### EXERCISE
Any pictures should be dropped; everything else in the records is to be returned exactly.

### EXTRACTED MATERIAL
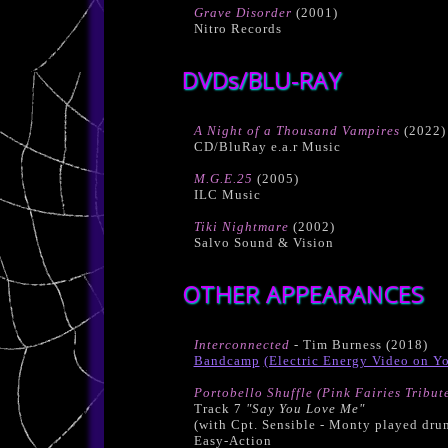
Grave Disorder
(2001)
Nitro Records
DVDs/BLU-RAY
A Night of a Thousand Vampires
(2022)
CD/BluRay e.a.r Music
M.G.E.25
(2005)
ILC Music
Tiki Nightmare
(2002)
Salvo Sound & Vision
OTHER APPEARANCES
Interconnected
- Tim Burness (2018)
Bandcamp
(Electric Energy Video on Y
Portobello Shuffle (Pink Fairies Tribut
Track 7
"Say You Love Me"
(with Cpt. Sensible - Monty played dru
Easy-Action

### EXERCISE RESPONSE
Grave Disorder
(2001)
Nitro Records
DVDs/BLU-RAY
A Night of a Thousand Vampires
(2022)
CD/BluRay e.a.r Music
M.G.E.25
(2005)
ILC Music
Tiki Nightmare
(2002)
Salvo Sound & Vision
OTHER APPEARANCES
Interconnected
- Tim Burness (2018)
Bandcamp
(Electric Energy Video on Y
Portobello Shuffle (Pink Fairies Tribut
Track 7
"Say You Love Me"
(with Cpt. Sensible - Monty played dru
Easy-Action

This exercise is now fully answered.